Jim Webster – Boxing Day 2021
The Lion at Gun at Hill Through the Years
Henry John (Harry) Wilkinson’s Medici Lion at Gun Hill through the years.
How Gun Hill Was Acquired – Warren Alleyne, Nation Newspaper, 6th October 1983
Gun Hill and the Signal Stations – Barbados National Trust brochure circa 1982
Looking Back at Old Lookouts – Lady Chandler, Bajan Magazine, November 1982
The Sphinx of Inverurie, Edward Cecil Harris, The Royal Gazette, 8th July 2017
National Army Museum, Chelsea / Family Search / ancestry.com
5 thoughts on “The Man Who Carved a Lion. The story of Henry John Wilkinson 1829 – 1911”

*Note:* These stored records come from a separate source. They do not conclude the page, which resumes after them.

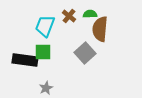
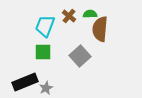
gray square: moved 5 px left, 3 px down
black rectangle: moved 22 px down; rotated 30 degrees counterclockwise
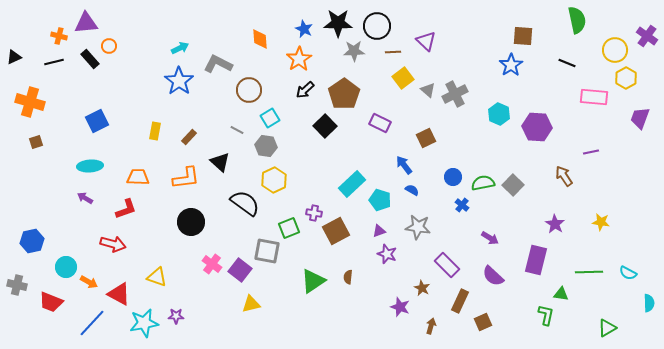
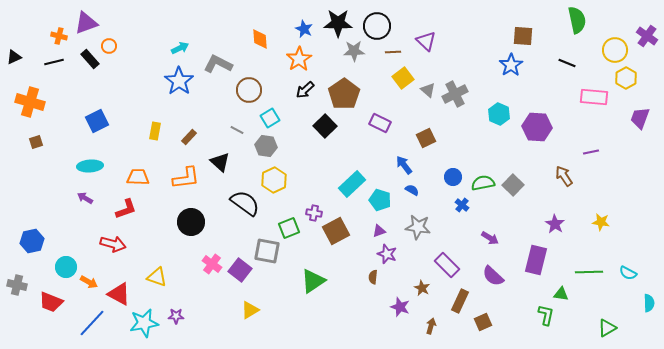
purple triangle at (86, 23): rotated 15 degrees counterclockwise
brown semicircle at (348, 277): moved 25 px right
yellow triangle at (251, 304): moved 1 px left, 6 px down; rotated 18 degrees counterclockwise
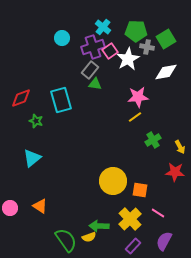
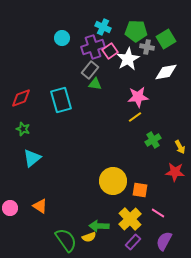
cyan cross: rotated 14 degrees counterclockwise
green star: moved 13 px left, 8 px down
purple rectangle: moved 4 px up
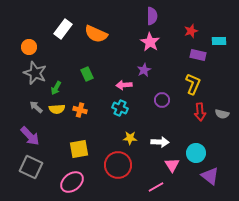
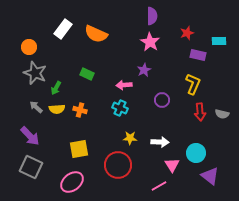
red star: moved 4 px left, 2 px down
green rectangle: rotated 40 degrees counterclockwise
pink line: moved 3 px right, 1 px up
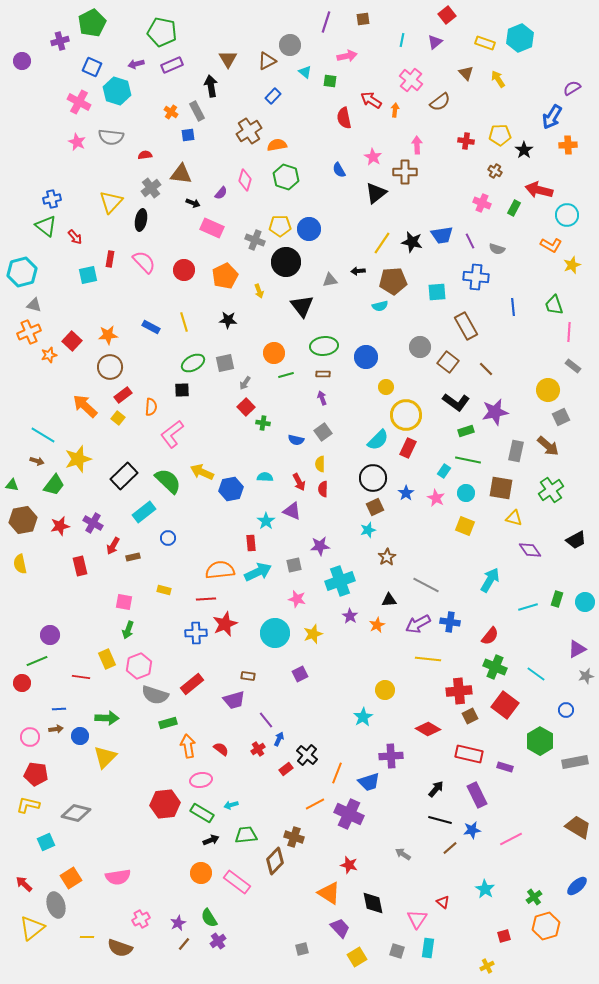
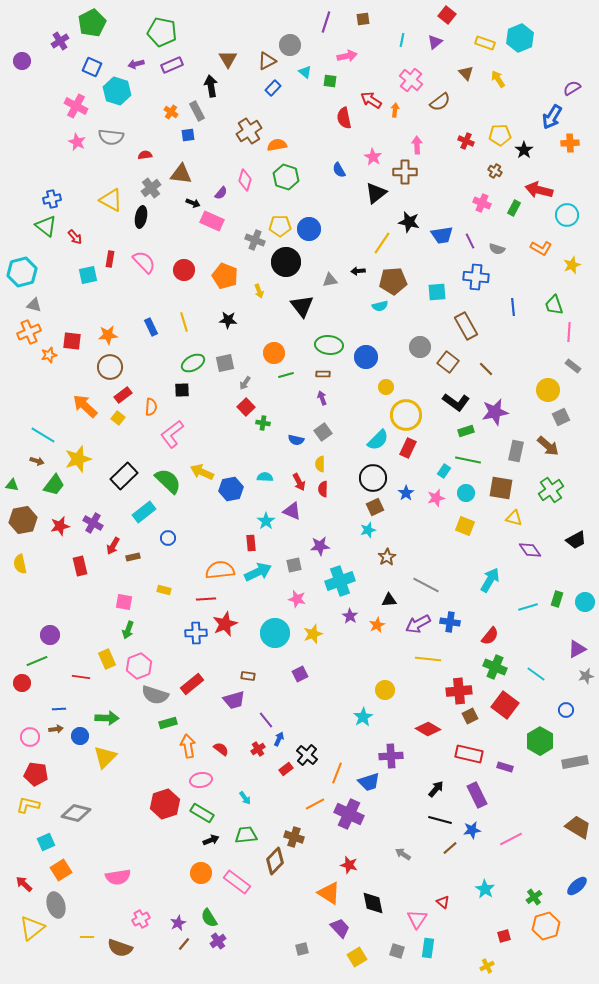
red square at (447, 15): rotated 12 degrees counterclockwise
purple cross at (60, 41): rotated 18 degrees counterclockwise
blue rectangle at (273, 96): moved 8 px up
pink cross at (79, 102): moved 3 px left, 4 px down
red cross at (466, 141): rotated 14 degrees clockwise
orange cross at (568, 145): moved 2 px right, 2 px up
yellow triangle at (111, 202): moved 2 px up; rotated 45 degrees counterclockwise
black ellipse at (141, 220): moved 3 px up
pink rectangle at (212, 228): moved 7 px up
black star at (412, 242): moved 3 px left, 20 px up
orange L-shape at (551, 245): moved 10 px left, 3 px down
orange pentagon at (225, 276): rotated 25 degrees counterclockwise
blue rectangle at (151, 327): rotated 36 degrees clockwise
red square at (72, 341): rotated 36 degrees counterclockwise
green ellipse at (324, 346): moved 5 px right, 1 px up; rotated 12 degrees clockwise
pink star at (436, 498): rotated 30 degrees clockwise
red hexagon at (165, 804): rotated 12 degrees counterclockwise
cyan arrow at (231, 805): moved 14 px right, 7 px up; rotated 112 degrees counterclockwise
orange square at (71, 878): moved 10 px left, 8 px up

I am very glad to see that you were able to research Capt. Wilkinson’s life. I hope the Barbados National Trust are interested.
My paternal grandparents, George Allan and Daisy Deane Dash, where born, raised and married in Barbados.
They migrated to the United States in 1900 and settled in Philadelphia. The couple had six children who, in celebration of their parents’ 50th wedding anniversary, sent them home to their birthplace for a six-week visit. For the last 10 days, my parents, Ruth and George Allan Dash, Jr. and I, GADIII (10 years old) joined George and Daisy and met a lot of the new friends they made.
Among all the places we all visited was the Wilkinson Lion. Here’s a picture someone took. I was there, but I can’t find me!
I thank Alan for sharing your picture. It is hard to imagine how many thousands of others have taken pictures of themselves and families with the Lion.
David Miles-Hanschell. Well researched and interesting article.I have visited ‘The Lion’ and Gun Hill on several ocassions.Three members of my family’s bones and ashes rest in St George’s church yard.